The Future of Electric Vehicles and Our Environment
Though there is still space for progress, it is widely agreed that electric cars, in their current state, are still more environmentally sustainable than traditional fossil fuel cars throughout their lives, especially if they are powered by clean electricity.
Some countries are also aware of this, which is why they are promoting the development of the electric vehicle industry, mostly through tax incentives that make electric vehicles more economically viable. In reality, some countries are growing their investments in green energy while also setting timelines for the phase-out of traditional vehicles on their highways.
However, are EVs the solution to our mobility sustainability dilemma? We’re racing against time to avert a permanent temperature rise and other the negative effects of climate change. Is, though, avoiding the worst the same as hoping for the best? We do have enough REE for a while, but do we have enough for the long haul?
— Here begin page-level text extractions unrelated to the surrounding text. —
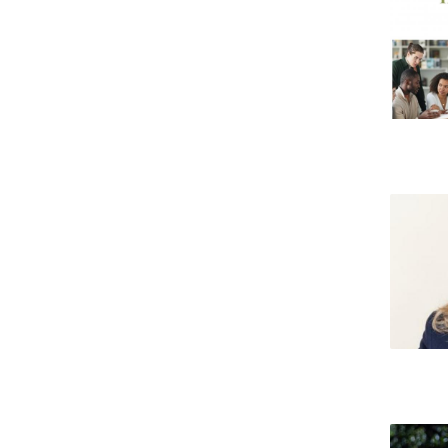
Candidaturas
Providers
Bolsas de Estudo
Merit Award
Provas Públicas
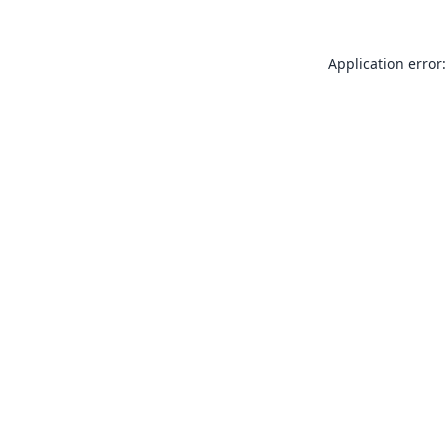
Application error:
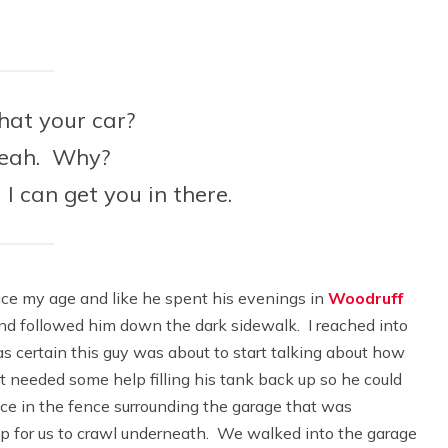
hat your car?
Yeah. Why?
 I can get you in there.
ce my age and like he spent his evenings in
Woodruff
and followed him down the dark sidewalk. I reached into
was certain this guy was about to start talking about how
t needed some help filling his tank back up so he could
ace in the fence surrounding the garage that was
 up for us to crawl underneath. We walked into the garage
According to UN estimates, around seventy percent of the world’s population will reside in cities by 2050, necessitating the management of problems such as parking, traffic, and high automobile usage rates.
If we want to reduce carbon emissions, public transportation is indeed a safer choice than private cars, so shouldn’t we be more concerned with reinventing it? Simultaneously, some scientists believe that the sharing economy of vehicles, or even motorcycles or bicycles, would be the next step in the evolution of transportation, with new business models already in development. Let’s welcome the transition, shall we?